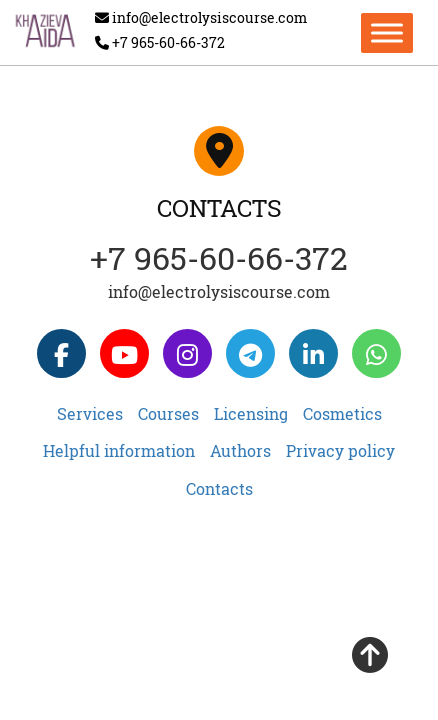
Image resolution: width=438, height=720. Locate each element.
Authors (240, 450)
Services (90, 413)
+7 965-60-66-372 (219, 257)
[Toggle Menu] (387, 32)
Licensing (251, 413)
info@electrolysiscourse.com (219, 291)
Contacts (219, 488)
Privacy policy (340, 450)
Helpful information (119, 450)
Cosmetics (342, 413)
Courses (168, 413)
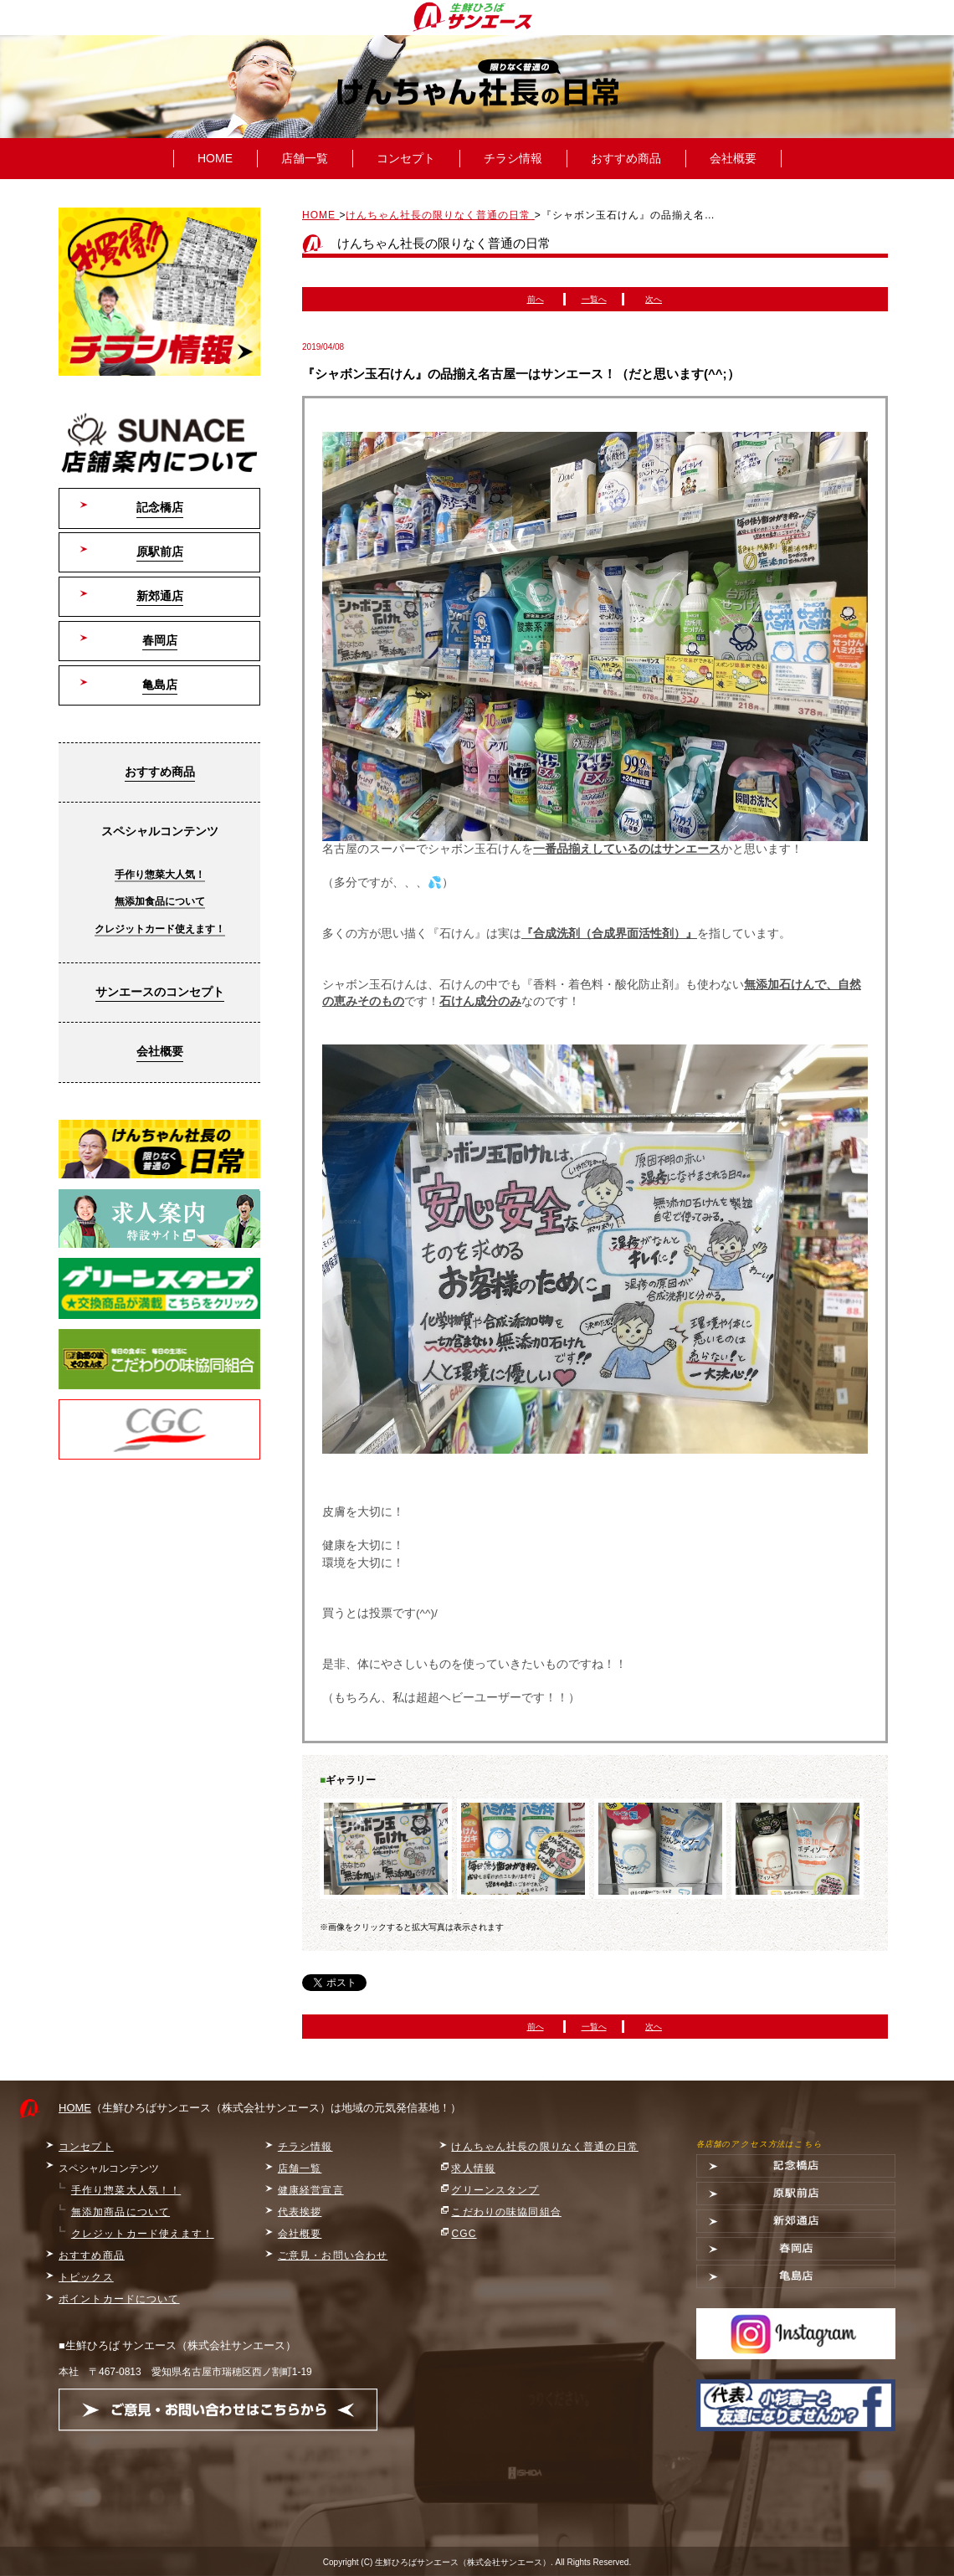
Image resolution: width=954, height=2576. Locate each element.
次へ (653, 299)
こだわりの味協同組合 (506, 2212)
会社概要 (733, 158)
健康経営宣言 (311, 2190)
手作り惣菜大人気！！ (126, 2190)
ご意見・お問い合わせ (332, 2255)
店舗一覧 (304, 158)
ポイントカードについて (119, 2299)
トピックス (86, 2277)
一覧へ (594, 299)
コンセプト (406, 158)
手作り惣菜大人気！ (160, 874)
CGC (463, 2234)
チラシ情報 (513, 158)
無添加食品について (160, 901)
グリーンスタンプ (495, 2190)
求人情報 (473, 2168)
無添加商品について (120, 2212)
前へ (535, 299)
==
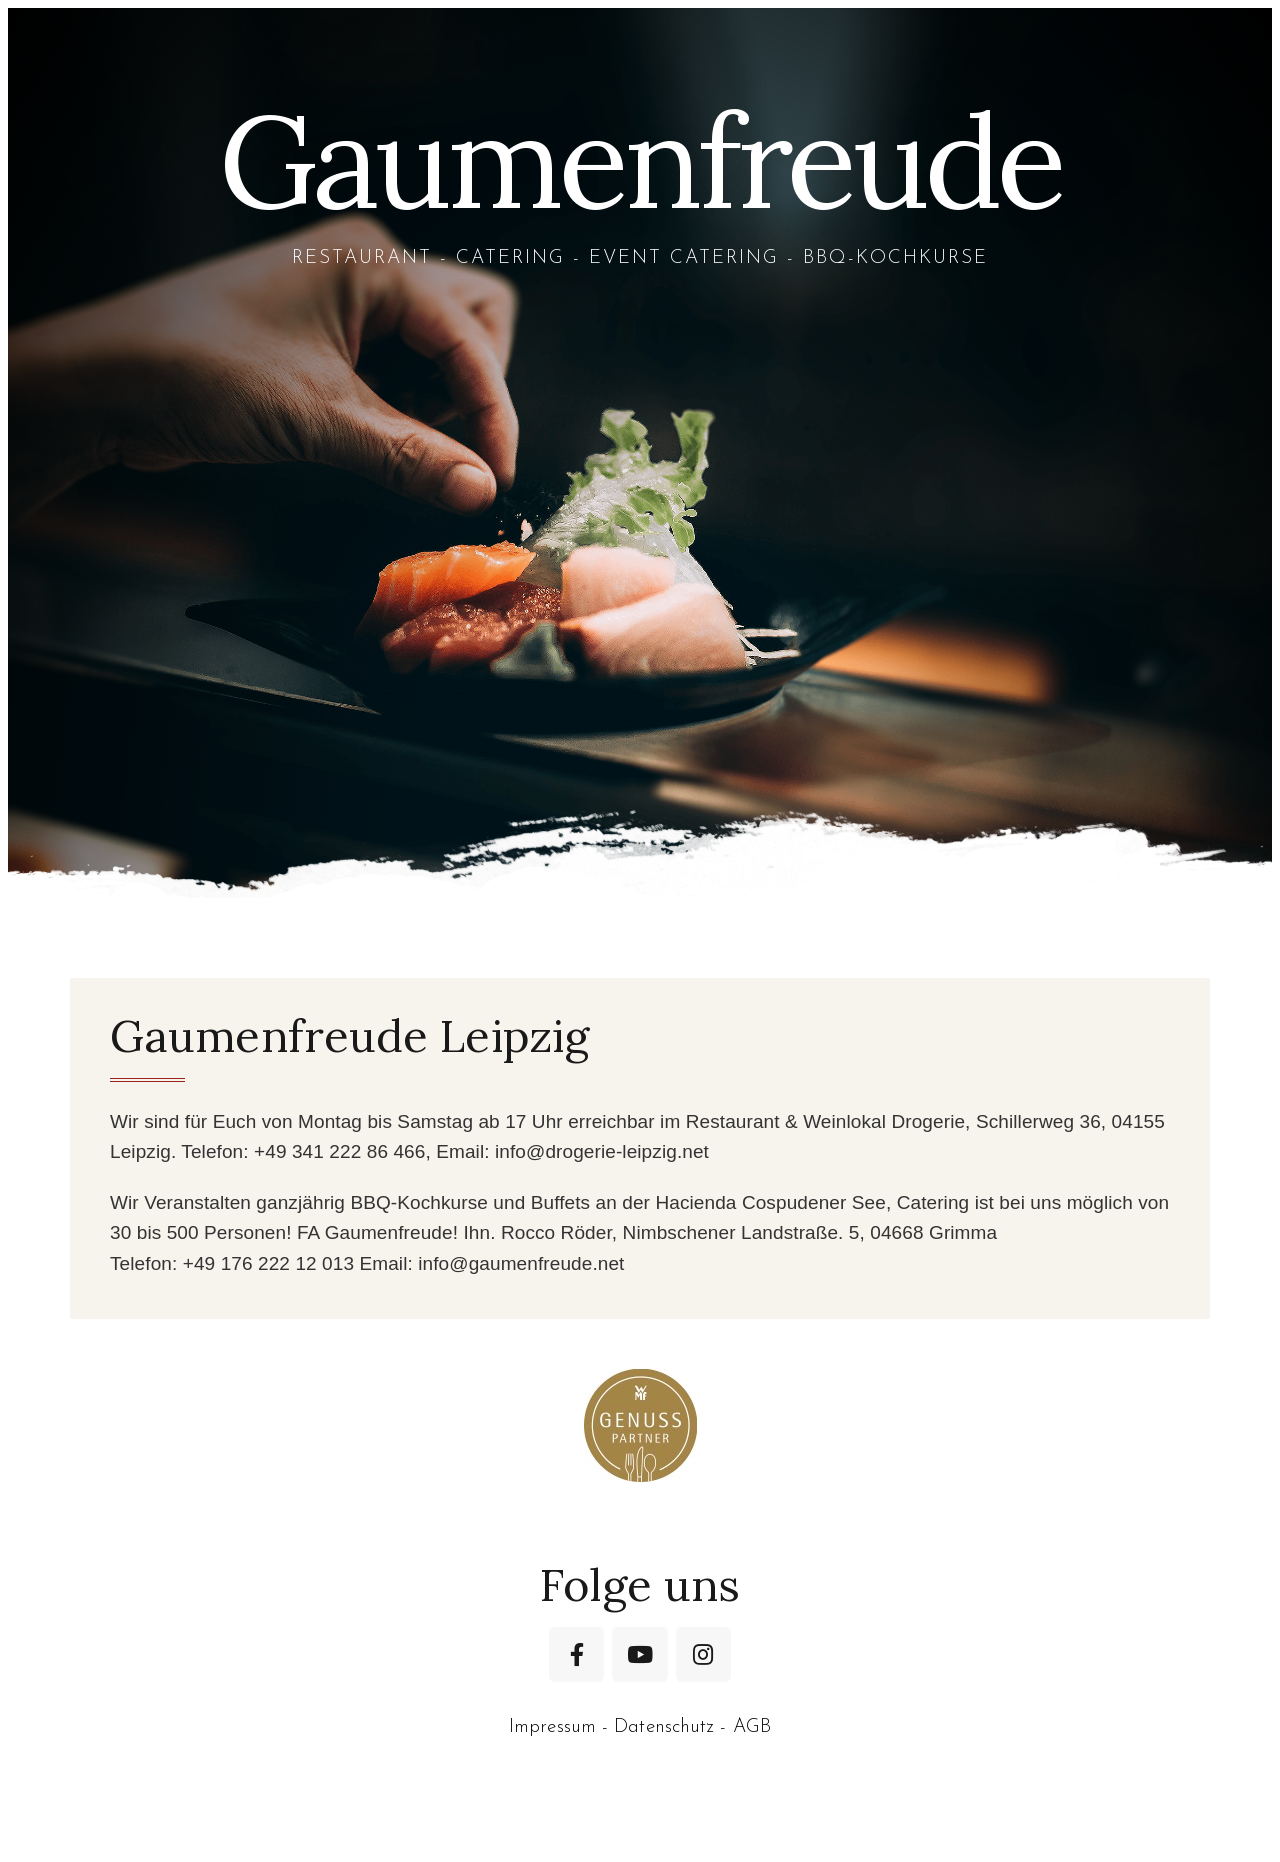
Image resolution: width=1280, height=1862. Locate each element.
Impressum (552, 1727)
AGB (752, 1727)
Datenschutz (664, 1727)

**EXERCISE AIM**
Look through the data above and return exactly the lines from the one that contains "店舗一覧 (304, 158)" to the one that contains "前へ (535, 299)", inclusive, with nothing else.

**SOLUTION FOR THIS EXERCISE**
店舗一覧 (304, 158)
ポイントカードについて (119, 2299)
トピックス (86, 2277)
一覧へ (594, 299)
コンセプト (406, 158)
手作り惣菜大人気！ (160, 874)
CGC (463, 2234)
チラシ情報 (513, 158)
無添加食品について (160, 901)
グリーンスタンプ (495, 2190)
求人情報 (473, 2168)
無添加商品について (120, 2212)
前へ (535, 299)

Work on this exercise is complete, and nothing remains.